Data extracted from a collection
################

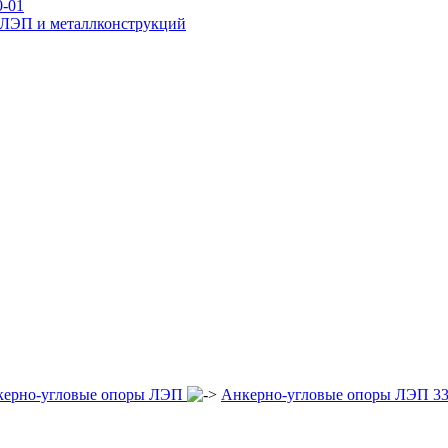
0-01
р ЛЭП и металлконструкций
ежуточные
переходные
новой унификации
я стальных опор вл 35-500кв
для железобетонных порталов ору 
керно-угловые опоры ЛЭП
Анкерно-угловые опоры ЛЭП 3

################

### Task item
Each record above must be set down again unchanged, with its pictures left out.

### Task response
0-01
р ЛЭП и металлконструкций
ежуточные
переходные
новой унификации
я стальных опор вл 35-500кв
для железобетонных порталов ору 
керно-угловые опоры ЛЭП
Анкерно-угловые опоры ЛЭП 3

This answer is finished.